--- The records Enclosed Below ---

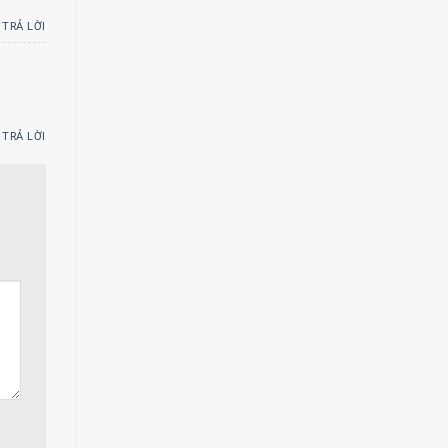
TRẢ LỜI
TRẢ LỜI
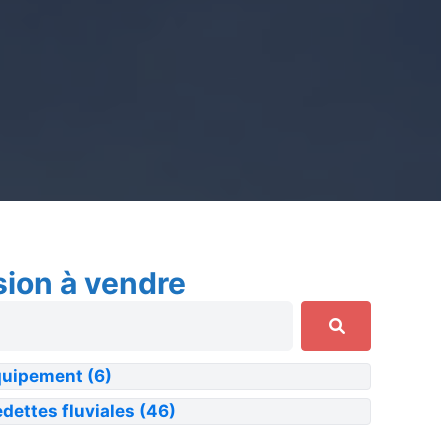
sion à vendre
quipement
(6)
dettes fluviales
(46)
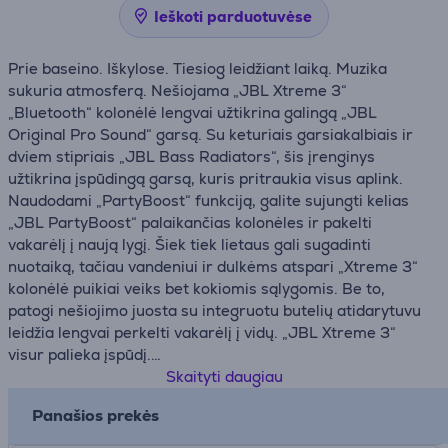
Ieškoti parduotuvėse
Prie baseino. Iškylose. Tiesiog leidžiant laiką. Muzika
sukuria atmosferą. Nešiojama „JBL Xtreme 3“
„Bluetooth“ kolonėlė lengvai užtikrina galingą „JBL
Original Pro Sound“ garsą. Su keturiais garsiakalbiais ir
dviem stipriais „JBL Bass Radiators“, šis įrenginys
užtikrina įspūdingą garsą, kuris pritraukia visus aplink.
Naudodami „PartyBoost“ funkciją, galite sujungti kelias
„JBL PartyBoost“ palaikančias kolonėles ir pakelti
vakarėlį į naują lygį. Šiek tiek lietaus gali sugadinti
nuotaiką, tačiau vandeniui ir dulkėms atspari „Xtreme 3“
kolonėlė puikiai veiks bet kokiomis sąlygomis. Be to,
patogi nešiojimo juosta su integruotu butelių atidarytuvu
leidžia lengvai perkelti vakarėlį į vidų. „JBL Xtreme 3“
visur palieka įspūdį.
Skaityti daugiau
Įkroviklis nepridedamas.
Panašios prekės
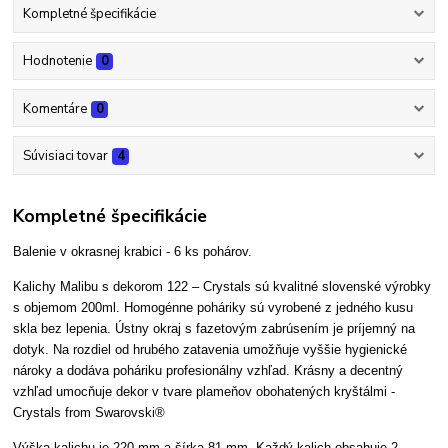
Kompletné špecifikácie
Hodnotenie
0
Komentáre
0
Súvisiaci tovar
4
Kompletné špecifikácie
Balenie v okrasnej krabici - 6 ks pohárov.
Kalichy Malibu s dekorom 122 – Crystals
sú kvalitné slovenské výrobky
s objemom 200ml. Homogénne poháriky sú vyrobené z jedného kusu
skla bez lepenia. Ústny okraj s fazetovým zabrúsením je príjemný na
dotyk. Na rozdiel od hrubého zatavenia umožňuje vyššie hygienické
nároky a dodáva poháriku profesionálny vzhľad. Krásny a decentný
vzhľad umocňuje dekor v tvare plameňov obohatených kryštálmi -
Crystals from Swarovski®
Výška kalichu je 220 mm a šírka 81 mm. Každý kalich obsahuje 2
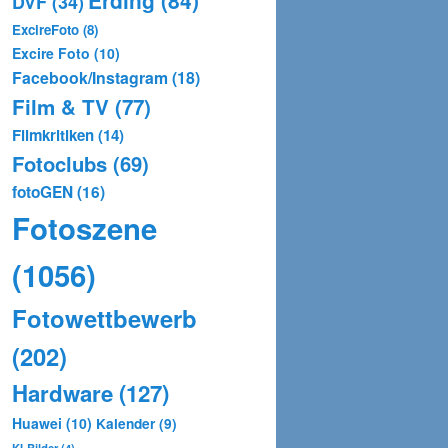
Erding
(84)
DVF
(34)
ExcireFoto
(8)
Excire Foto
(10)
Facebook/Instagram
(18)
Film & TV
(77)
Filmkritiken
(14)
Fotoclubs
(69)
fotoGEN
(16)
Fotoszene
(1056)
Fotowettbewerb
(202)
Hardware
(127)
Huawei
(10)
Kalender
(9)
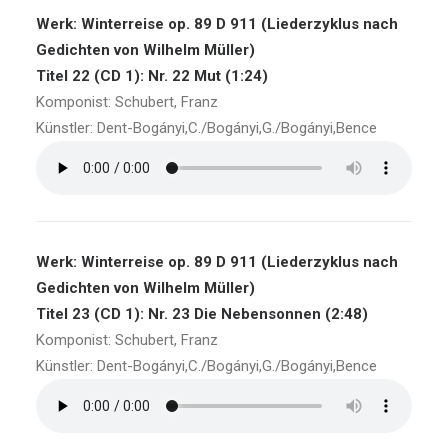
Werk: Winterreise op. 89 D 911 (Liederzyklus nach
Gedichten von Wilhelm Müller)
Titel 22 (CD 1): Nr. 22 Mut (1:24)
Komponist: Schubert, Franz
Künstler: Dent-Bogányi,C./Bogányi,G./Bogányi,Bence
Werk: Winterreise op. 89 D 911 (Liederzyklus nach
Gedichten von Wilhelm Müller)
Titel 23 (CD 1): Nr. 23 Die Nebensonnen (2:48)
Komponist: Schubert, Franz
Künstler: Dent-Bogányi,C./Bogányi,G./Bogányi,Bence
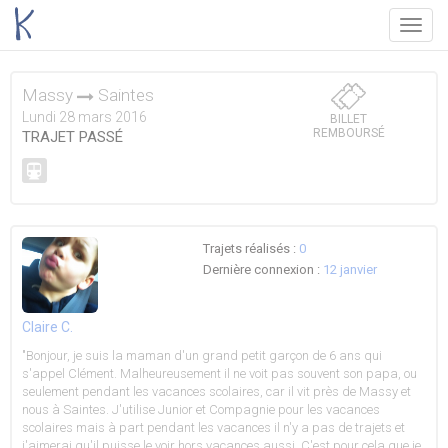
Menu
Massy
Saintes
Lundi 28 mars 2016
BILLET
REMBOURSÉ
TRAJET PASSÉ
Trajets réalisés :
0
Dernière connexion :
12 janvier
Claire C.
"Bonjour, je suis la maman d'un grand petit garçon de 6 ans qui
s'appel Clément. Malheureusement il ne voit pas souvent son papa, ou
seulement pendant les vacances scolaires, car il vit près de Massy et
nous à Saintes. J'utilise Junior et Compagnie pour les vacances
scolaires mais à part pendant les vacances il n'y a pas de trajets et
j'aimerai qu'il puisse le voir hors vacances aussi. C'est pour cela que je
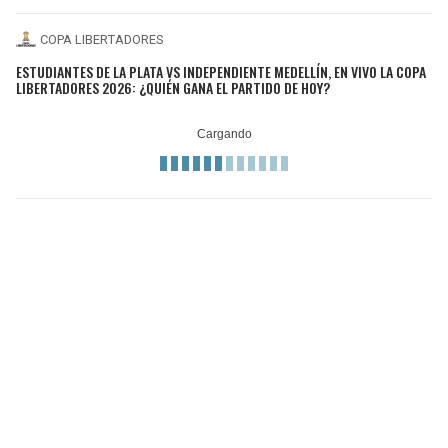
COPA LIBERTADORES
ESTUDIANTES DE LA PLATA VS INDEPENDIENTE MEDELLÍN, EN VIVO LA COPA
LIBERTADORES 2026: ¿QUIÉN GANA EL PARTIDO DE HOY?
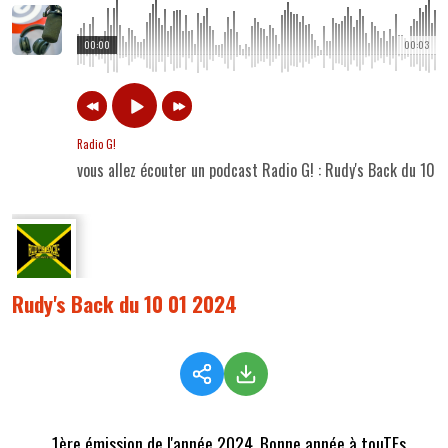
00:00
00:03
Radio G!
vous allez écouter un podcast Radio G! : Rudy's Back du 10 
Rudy's Back du 10 01 2024
1ère émission de l'année 2024. Bonne année à touTEs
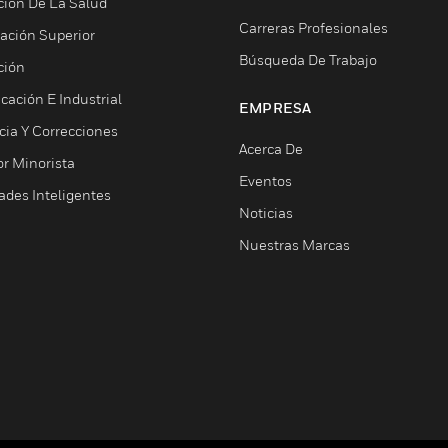
ción De La Salud
Carreras Profesionales
ación Superior
Búsqueda De Trabajo
ción
cación E Industrial
EMPRESA
cia Y Correcciones
Acerca De
or Minorista
Eventos
ades Inteligentes
Noticias
Nuestras Marcas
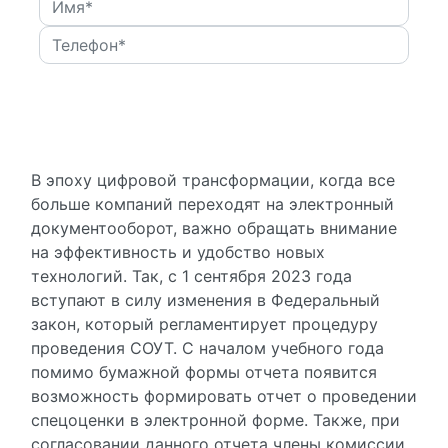
В эпоху цифровой трансформации, когда все
больше компаний переходят на электронный
документооборот, важно обращать внимание
на эффективность и удобство новых
технологий. Так, с 1 сентября 2023 года
вступают в силу изменения в Федеральный
закон, который регламентирует процедуру
проведения СОУТ. С началом учебного года
помимо бумажной формы отчета появится
возможность формировать отчет о проведении
спецоценки в электронной форме. Также, при
согласовании данного отчета члены комиссии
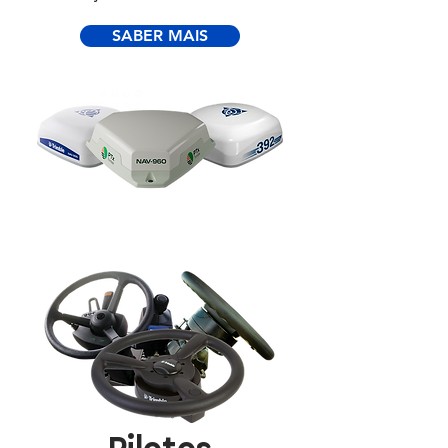
SABER MAIS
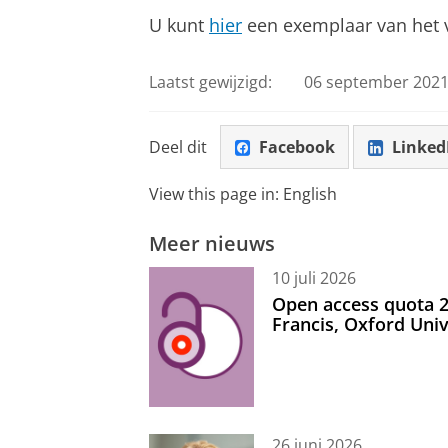
U kunt
hier
een exemplaar van het v
Laatst gewijzigd:
06 september 2021
Deel dit
Facebook
Linked
View this page in:
English
Meer nieuws
10 juli 2026
Open access quota 2
Francis, Oxford Uni
26 juni 2026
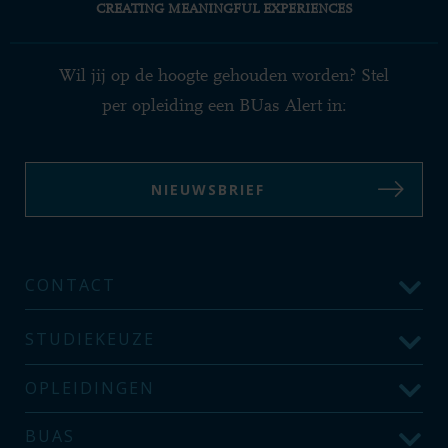
CREATING MEANINGFUL EXPERIENCES
Wil jij op de hoogte gehouden worden? Stel
per opleiding een BUas Alert in:
NIEUWSBRIEF
CONTACT
STUDIEKEUZE
OPLEIDINGEN
BUAS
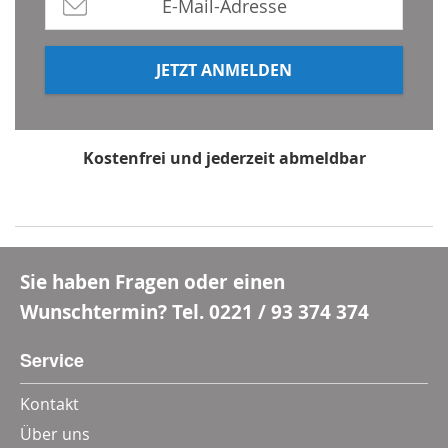
JETZT ANMELDEN
Kostenfrei und jederzeit abmeldbar
*Mindestbestellwert 80 €, Rabatt gilt nicht für Multi-
und Wertgutscheine
Sie haben Fragen oder einen
Wunschtermin? Tel.
0221 / 93 374 374
Service
Kontakt
Über uns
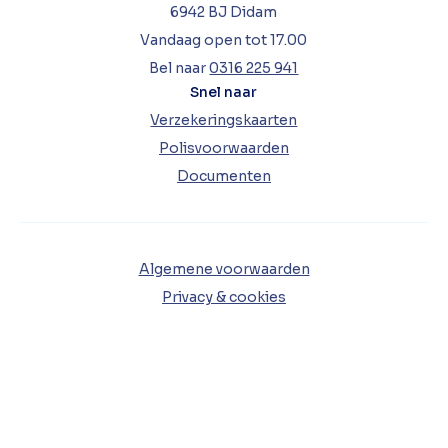
6942 BJ Didam
Vandaag open tot 17.00
Bel naar
0316 225 941
Snel naar
Verzekeringskaarten
Polisvoorwaarden
Documenten
Algemene voorwaarden
Privacy & cookies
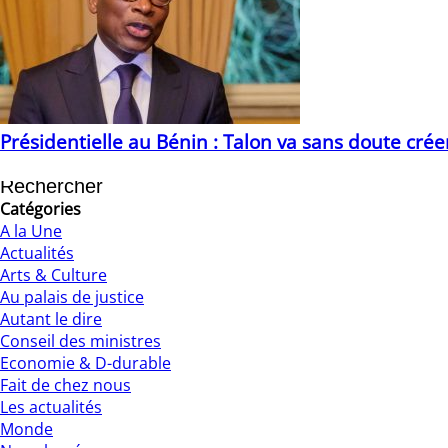
Présidentielle au Bénin : Talon va sans doute crée
12/04/2021
Catégories
A la Une
Actualités
Arts & Culture
Au palais de justice
Autant le dire
Conseil des ministres
Economie & D-durable
Fait de chez nous
Les actualités
Monde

--- End of Enclosed The records ---

→ Problem details
Leave out the pictures, then give all the records again exactly.

→ Answer to this problem
TRẢ LỜI
TRẢ LỜI
sion à vendre
quipement
(6)
dettes fluviales
(46)
Ieškoti parduotuvėse
Prie baseino. Iškylose. Tiesiog leidžiant laiką. Muzika
sukuria atmosferą. Nešiojama „JBL Xtreme 3“
„Bluetooth“ kolonėlė lengvai užtikrina galingą „JBL
Original Pro Sound“ garsą. Su keturiais garsiakalbiais ir
dviem stipriais „JBL Bass Radiators“, šis įrenginys
užtikrina įspūdingą garsą, kuris pritraukia visus aplink.
Naudodami „PartyBoost“ funkciją, galite sujungti kelias
„JBL PartyBoost“ palaikančias kolonėles ir pakelti
vakarėlį į naują lygį. Šiek tiek lietaus gali sugadinti
nuotaiką, tačiau vandeniui ir dulkėms atspari „Xtreme 3“
kolonėlė puikiai veiks bet kokiomis sąlygomis. Be to,
patogi nešiojimo juosta su integruotu butelių atidarytuvu
leidžia lengvai perkelti vakarėlį į vidų. „JBL Xtreme 3“
visur palieka įspūdį.
Skaityti daugiau
Įkroviklis nepridedamas.
Panašios prekės
Kompletné špecifikácie
Hodnotenie
0
Komentáre
0
Súvisiaci tovar
4
Kompletné špecifikácie
Balenie v okrasnej krabici - 6 ks pohárov.
Kalichy Malibu s dekorom 122 – Crystals
sú kvalitné slovenské výrobky
s objemom 200ml. Homogénne poháriky sú vyrobené z jedného kusu
skla bez lepenia. Ústny okraj s fazetovým zabrúsením je príjemný na
dotyk. Na rozdiel od hrubého zatavenia umožňuje vyššie hygienické
nároky a dodáva poháriku profesionálny vzhľad. Krásny a decentný
vzhľad umocňuje dekor v tvare plameňov obohatených kryštálmi -
Crystals from Swarovski®
Výška kalichu je 220 mm a šírka 81 mm. Každý kalich obsahuje 2
Erding
(84)
DVF
(34)
ExcireFoto
(8)
Excire Foto
(10)
Facebook/Instagram
(18)
Film & TV
(77)
Filmkritiken
(14)
Fotoclubs
(69)
fotoGEN
(16)
Fotoszene
(1056)
Fotowettbewerb
(202)
Hardware
(127)
Huawei
(10)
Kalender
(9)
Werk: Winterreise op. 89 D 911 (Liederzyklus nach
Gedichten von Wilhelm Müller)
Titel 22 (CD 1): Nr. 22 Mut (1:24)
Komponist: Schubert, Franz
Künstler: Dent-Bogányi,C./Bogányi,G./Bogányi,Bence
Werk: Winterreise op. 89 D 911 (Liederzyklus nach
Gedichten von Wilhelm Müller)
Titel 23 (CD 1): Nr. 23 Die Nebensonnen (2:48)
Komponist: Schubert, Franz
Künstler: Dent-Bogányi,C./Bogányi,G./Bogányi,Bence
Menu
Massy
Saintes
Lundi 28 mars 2016
BILLET
REMBOURSÉ
TRAJET PASSÉ
Trajets réalisés :
0
Dernière connexion :
12 janvier
Claire C.
"Bonjour, je suis la maman d'un grand petit garçon de 6 ans qui
s'appel Clément. Malheureusement il ne voit pas souvent son papa, ou
seulement pendant les vacances scolaires, car il vit près de Massy et
nous à Saintes. J'utilise Junior et Compagnie pour les vacances
scolaires mais à part pendant les vacances il n'y a pas de trajets et
j'aimerai qu'il puisse le voir hors vacances aussi. C'est pour cela que je
COPA LIBERTADORES
ESTUDIANTES DE LA PLATA VS INDEPENDIENTE MEDELLÍN, EN VIVO LA COPA
LIBERTADORES 2026: ¿QUIÉN GANA EL PARTIDO DE HOY?
00:00
00:03
Radio G!
vous allez écouter un podcast Radio G! : Rudy's Back du 10 
Rudy's Back du 10 01 2024
1ère émission de l'année 2024. Bonne année à touTEs
ción De La Salud
Carreras Profesionales
ación Superior
Búsqueda De Trabajo
ción
cación E Industrial
EMPRESA
cia Y Correcciones
Acerca De
or Minorista
Eventos
ades Inteligentes
Noticias
Nuestras Marcas
В эпоху цифровой трансформации, когда все
больше компаний переходят на электронный
документооборот, важно обращать внимание
на эффективность и удобство новых
технологий. Так, с 1 сентября 2023 года
вступают в силу изменения в Федеральный
закон, который регламентирует процедуру
проведения СОУТ. С началом учебного года
помимо бумажной формы отчета появится
возможность формировать отчет о проведении
спецоценки в электронной форме. Также, при
согласовании данного отчета члены комиссии
SABER MAIS
U kunt
hier
een exemplaar van het v
Laatst gewijzigd:
06 september 2021
Deel dit
Facebook
Linked
View this page in:
English
Meer nieuws
10 juli 2026
Open access quota 2
Francis, Oxford Uni
26 juni 2026
CREATING MEANINGFUL EXPERIENCES
Wil jij op de hoogte gehouden worden? Stel
per opleiding een BUas Alert in:
NIEUWSBRIEF
CONTACT
STUDIEKEUZE
OPLEIDINGEN
BUAS
JETZT ANMELDEN
Kostenfrei und jederzeit abmeldbar
*Mindestbestellwert 80 €, Rabatt gilt nicht für Multi-
und Wertgutscheine
Sie haben Fragen oder einen
Wunschtermin? Tel.
0221 / 93 374 374
Service
Kontakt
Über uns
6942 BJ Didam
Vandaag open tot 17.00
Bel naar
0316 225 941
Snel naar
Verzekeringskaarten
Polisvoorwaarden
Documenten
Algemene voorwaarden
Privacy & cookies
Présidentielle au Bénin : Talon va sans doute crée
12/04/2021
Catégories
A la Une
Actualités
Arts & Culture
Au palais de justice
Autant le dire
Conseil des ministres
Economie & D-durable
Fait de chez nous
Les actualités
Monde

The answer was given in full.